Sabine Pass Liquefaction this afternoon completed its $2 billion offering of ten-year secured notes via a large bookrunner group including RBC, Mizuho, Societe Generale, Morgan Stanley, HSBC, Scotia, Credit Suisse, Lloyds, Mitsubishi UFJ, Credit Agricole, ING, Banca IMI, Standard Chartered, J.P. Morgan, and SMBC, according to sources. Terms were finalized at the midpoint of talk, along with a $500 million upsize. Sabine Pass plans to use the proceeds to pay capital costs in connection with the construction of trains at its facility in Cameron Parish, La. and to repay bank debt. Terms:

Issuer Sabine Pass Liquefaction
Ratings BB+/Ba3
Amount $2 billion
Issue secured notes (144A)
Coupon 5.75%
Price 100
Yield 5.75%
Spread T+314
Maturity May 15, 2024
Call nc-life
Trade May 13, 2014
Settle May 20, 2014 (T+5)
Lead books RBC/Mizuho/SG/MS/HSBC/Scotia/CS/Lloyds/MUFJ/CA/ING/BancaIMI/SC/JPM/SMBC
Jt. Lead Co’s BAML/Santander/CIBC/GS
Co’s. DB
Px talk 5.75% area
Notes Upsized by $500 million

Bankruptcy: Momentive seeks court approval of RSA, backstop agreement

Momentive Performance Materials asked U.S. Bankruptcy Judge Robert Drain to set a June 19 hearing on the company’s restructuring support agreement and a backstop commitment which, together, “provide a blueprint for how the debtors will navigate through the reorganization process,” court filings show.

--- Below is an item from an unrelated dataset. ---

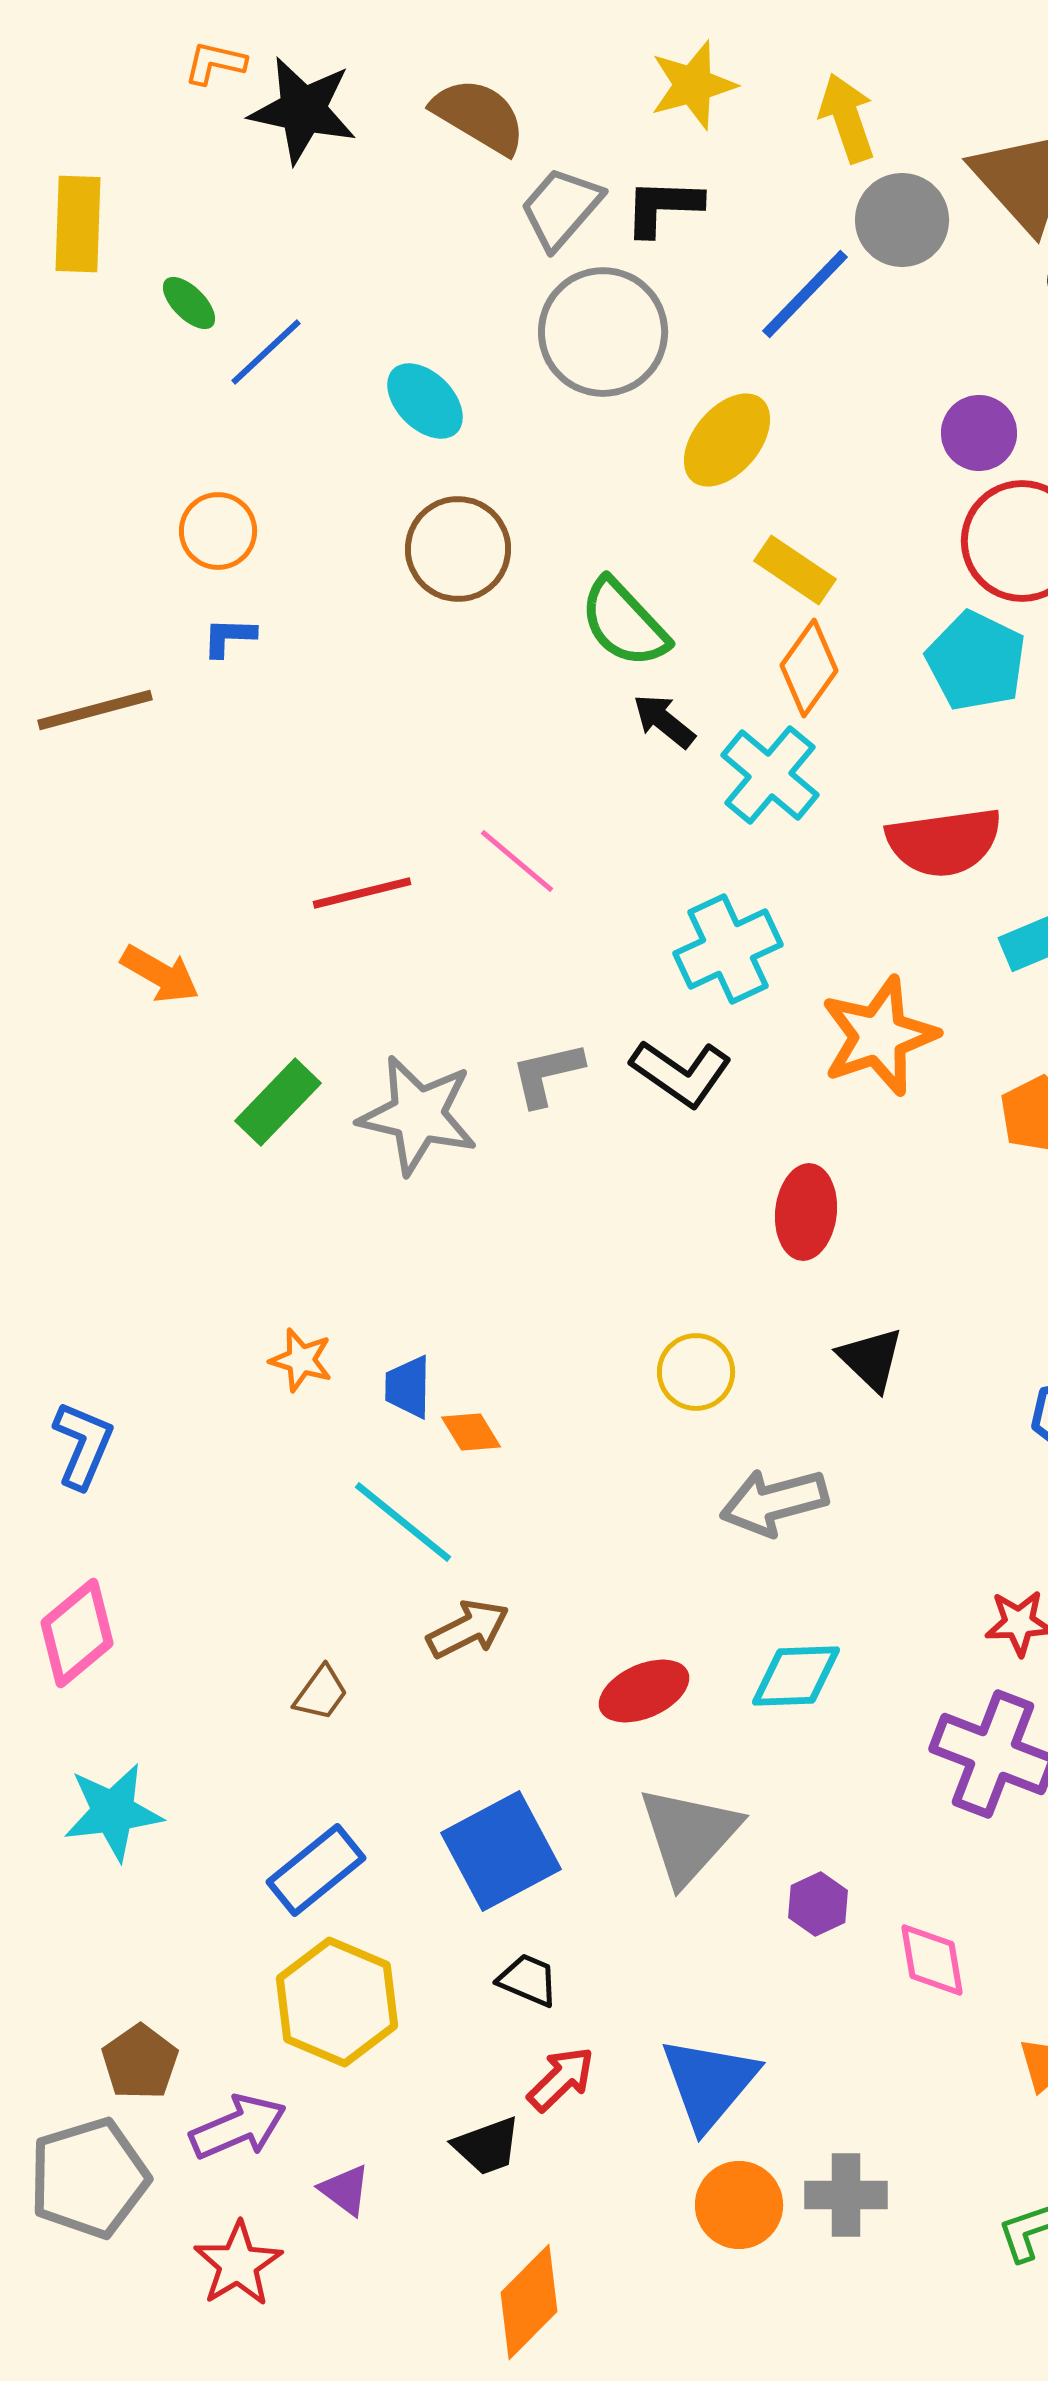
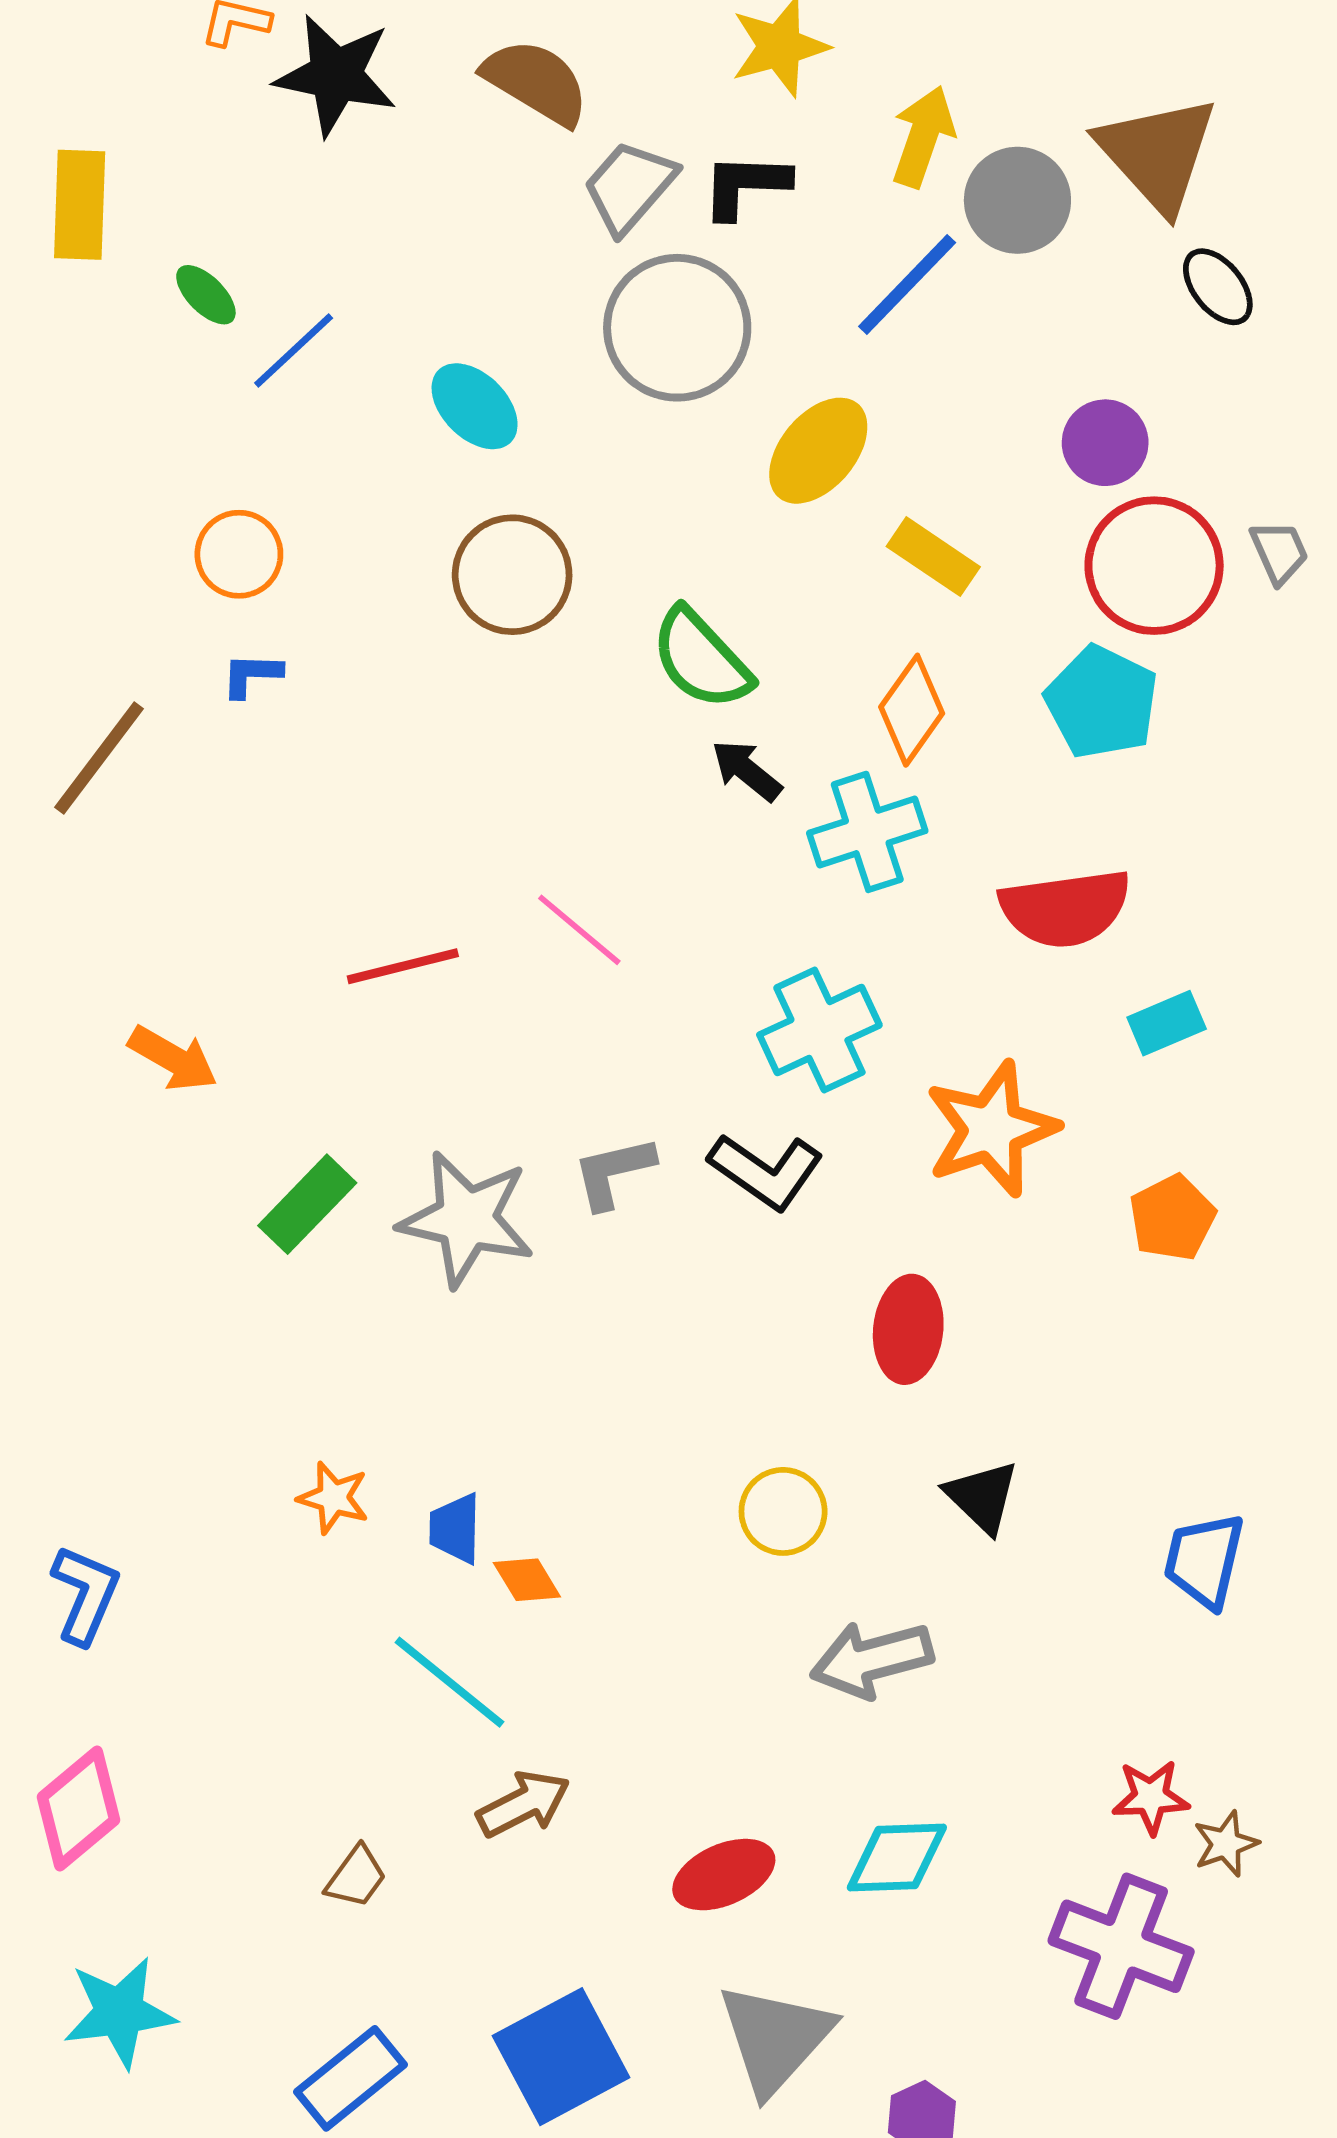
yellow arrow: (847, 118) -> (923, 137), moved, turned 38
yellow rectangle: (795, 570) -> (933, 557), moved
brown line: (95, 710) -> (99, 758), turned -38
cyan cross: (770, 775) -> (867, 832), turned 32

Momentive filed for Chapter 11 protection in White Plains, N.Y., on April 13, with an RSA in hand supported by holders of about 85% of the company’s second-lien notes. The RSA sets a series of milestones that envision a quick trip through bankruptcy for the company, including approval of the RSA within 67 days of filing – or June 19 – and confirmation of the company’s reorganization plan within 120 days, or Aug. 11.

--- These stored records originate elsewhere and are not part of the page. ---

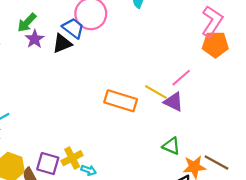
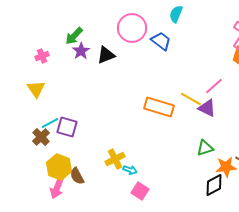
blue trapezoid: (73, 28) -> (161, 41), moved
green triangle: (171, 146) -> (205, 148), turned -42
purple square: (48, 164) -> (67, 127), moved

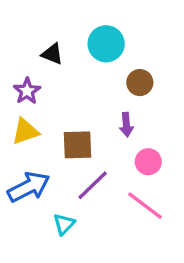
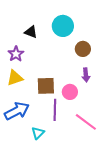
purple arrow: (126, 125) -> (86, 75), moved
pink circle: (148, 162) -> (70, 92), moved
purple line: (93, 185) -> (55, 110), turned -45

The proposed RSA would eliminate more than $3 billion of debt and leave the reorganized company with more than $300 million in liquidity, and net debt of about $1.2 billion, Momentive has said. The plan includes a $600 million rights offering and commitments for up to $1.3 billion in exit financing. On Friday, Momentive filed its motion seeking court approval of the RSA and a backstop commitment for the rights offering.

Under the rights offering, $600 million in new common stock will be issued at a price per share based on a $2.2 billion enterprise value with an applied 15% discount to the equity value, court documents show. The RSA contemplates holders of Momentive second-lien claims will receive their pro rata share of 100% of the company’s new common stock, subject to dilution by the rights offering and a management incentive plan representing up to 7.5% of new common stock. Second-lien noteholders will also be allowed to participate in the rights offering.

Under the backstop agreement, the so-called “commitment parties” will receive a backstop premium equal to 5% of the rights offering amount, or $30 million, payable in new common stock. – John Bringardner


Kratos Defense high yield bonds (B/B3) price at 98.97 to yield 7.25%

Kratos Defense & Security Solutions this afternoon completed its first-lien senior notes offering via SunTrust Robinson Humphrey, according to sources. Terms were finalized at the midpoint of talk. Note, the first call is at par plus 75% of the coupon. The deal also includes a 10% call provision at 103 through the non-call period, although this was revised to just one time during the non-call period (from two times). The offering is a first-lien version of the postponed deal from November. Proceeds for the new offering, as with the original attempt, are being used to redeem the borrower’s $625 million issue of 10% secured notes due 2017. Terms:

Issuer Kratos Defense & Security Solutions
Ratings B/B3
Amount $625 million
Issue 1st-lien secured (144A-life)
Coupon 7%
Price 98.966
Yield 7.25%
Spread T+563
Maturity May 15, 2019
Call nc2 @par+75% coupon
Trade May 9, 2014
Settle May 14, 2013 (T+3)
Lead Books STRH
Px talk 7.25% area
Notes First call at par+75% coupon. 10% call provision at 103 revised to just one time allowed during call period.